“Jadi transaksi uang dalam jumlah besar tersebut merupakan uang hasil TPPU Narkotika jaringan narkoba bandar Togiman, Haryanto Candra dkk. Dan itu bisa dibuktikan dengan penelusuran aset dan aliran keuangan. Bahkan, jaringan ini juga ada keterkaitannya dengan bandar almarhum Fredi Budiman,” terangnya.
Untuk modus yang dilakukan para tersangka dalam perkara TPPU Narkotika tersebut, yakni dengan sengaja mendirikan beberapa perusahaan yang bergerak dalam bidang jasa importir termasuk juga money changer. Setidaknya ada enam perusahaan yang sengaja didirikan. Keenamnya yakni PT Prima Sakti, PT Dikjaya, PT Grafika Utama, PT Hoki Cemerlang, dan PT Devi dan Rekan Sejahtera.

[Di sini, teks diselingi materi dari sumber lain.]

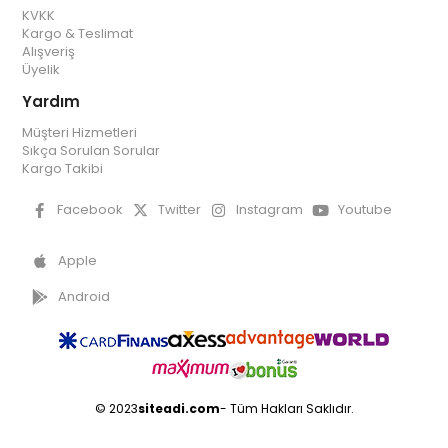
KVKK
Kargo & Teslimat
Alışveriş
Üyelik
Yardım
Müşteri Hizmetleri
Sıkça Sorulan Sorular
Kargo Takibi
Facebook
Twitter
Instagram
Youtube
Apple
Android
© 2023
siteadi.com
- Tüm Hakları Saklıdır.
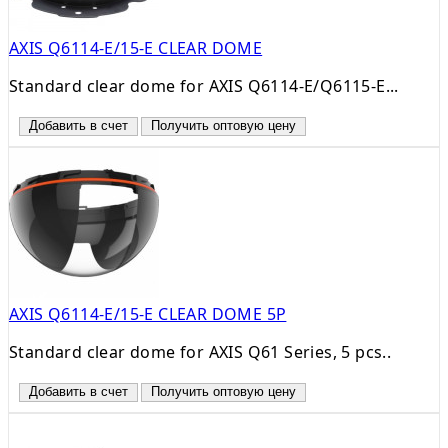
AXIS Q6114-E/15-E CLEAR DOME
Standard clear dome for AXIS Q6114-E/Q6115-E...
Добавить в счет
Получить оптовую цену
AXIS Q6114-E/15-E CLEAR DOME 5P
Standard clear dome for AXIS Q61 Series, 5 pcs..
Добавить в счет
Получить оптовую цену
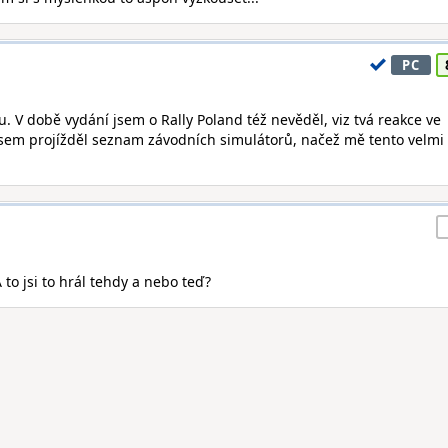
PC
. V době vydání jsem o Rally Poland též nevěděl, viz tvá reakce ve
em projížděl seznam závodních simulátorů, načež mě tento velmi
A to jsi to hrál tehdy a nebo teď?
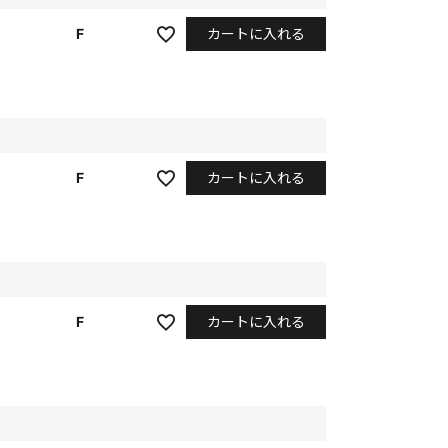
カートに入れる
F
カートに入れる
F
カートに入れる
F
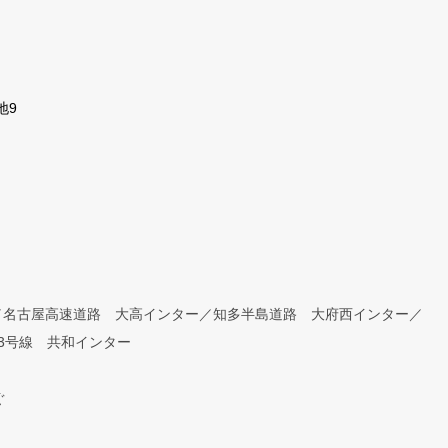
地9
／名古屋高速道路 大高インター／知多半島道路 大府西インター／
3号線 共和インター
ぐ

“Jadi para tersangka ini kemudian pura-pura mengimpor sejumlah barang dari luar negeri. Dan untuk membayar barang impor tersebut, kemudian tentunya harus ada invoice atau dokumen pembayaran. Karena mereka ini aslinya tidak melakukan impor barang, otomatis juga tidak memiliki invoice. Tetapi kemudian mereka memalsukannya,” ungkapnya.
Setelah memiliki invoice palsu, para tersangka pun kemudian langsung ke bank untuk melakukan pembayaran terhadap pembelian sejumlah barang impor fiktif tersebut dengan sejumlah uang yang nominalnya bervariasi atau sesuai dengan jumlah yang telah sengaja ditentukan sendiri oleh para tersangka. Menurutnya, pembayaran tersebut dilakukan dengan jumlah paling sedikit Rp1 miliar.

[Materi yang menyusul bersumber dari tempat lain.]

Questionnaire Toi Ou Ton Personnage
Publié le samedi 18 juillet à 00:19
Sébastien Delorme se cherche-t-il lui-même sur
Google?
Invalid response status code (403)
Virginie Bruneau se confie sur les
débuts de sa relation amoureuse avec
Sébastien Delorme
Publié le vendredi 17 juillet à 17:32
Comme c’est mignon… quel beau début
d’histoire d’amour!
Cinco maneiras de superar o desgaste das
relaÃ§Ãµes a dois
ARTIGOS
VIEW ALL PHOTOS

“Karena memiliki invoice itu, tentu bank akan menerima saat tersangka akan melakukan pembayaran. Namun, pembayaran itu ditujukan ke nomor rekening bank luar negeri milik para tersangka yang sengaja dibuat melalui para pegawainya ketika diajak jalan-jalan ke luar negeri. Jadi para pegawainya itu diberi bonus jalan-jalan ke luar negeri, dan saat itu mereka juga disuruh buka rekening bank luar negeri. Nanti kemudian dikumpulkan jadi satu ,” ucapnya.

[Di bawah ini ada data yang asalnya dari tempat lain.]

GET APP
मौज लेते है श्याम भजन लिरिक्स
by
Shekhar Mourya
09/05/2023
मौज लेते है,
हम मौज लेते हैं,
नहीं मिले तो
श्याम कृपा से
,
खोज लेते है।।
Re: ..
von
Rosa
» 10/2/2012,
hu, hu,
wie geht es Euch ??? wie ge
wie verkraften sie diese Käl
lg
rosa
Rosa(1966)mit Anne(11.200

Berdasarkan data yang diperoleh, beberapa uang hasil perkara TPPU Narkotika tersebut ditransfer ke beberapa bank luar negeri diantaranya yakni di Jepang, China, India, Jerman dan Australia. Selama 2014 – 2016, tercatat salah satu perusahaan tersebut telah mengirimkan uang ke luar negeri hingga Rp6,4 triliun dengan 2.136 invoice fiktif.
“Dari tangan ketiga tersangka, berhasil diamankan beberapa barang bukti diantaranya 3 unit apartemen, 6 ruko, 1 rumah, 3 mobil, 2 toko, sebidang tanah, dan uang tunai sebesar Rp 1,65 miliar dengan perkiraan sementara total aset sebesar Rp 65,9 miliar. Dan karena ini lintas negara, maka akan kita telusuri ke sana,” bebernya.